## To do
If a line contains the word "leurs", include it in the count; state how many such lines the listing has and nothing else.

## Data excerpts
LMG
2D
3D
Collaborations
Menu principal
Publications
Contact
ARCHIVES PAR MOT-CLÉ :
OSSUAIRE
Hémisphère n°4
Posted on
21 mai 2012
--
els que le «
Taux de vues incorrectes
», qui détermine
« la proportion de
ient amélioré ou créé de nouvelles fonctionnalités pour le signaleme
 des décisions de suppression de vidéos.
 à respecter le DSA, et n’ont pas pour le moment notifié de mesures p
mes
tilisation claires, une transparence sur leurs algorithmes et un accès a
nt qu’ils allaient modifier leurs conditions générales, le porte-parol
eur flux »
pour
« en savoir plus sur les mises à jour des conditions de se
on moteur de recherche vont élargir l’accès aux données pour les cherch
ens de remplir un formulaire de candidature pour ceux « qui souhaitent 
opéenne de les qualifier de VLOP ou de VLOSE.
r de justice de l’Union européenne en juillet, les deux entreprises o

## Solution to the exercise
2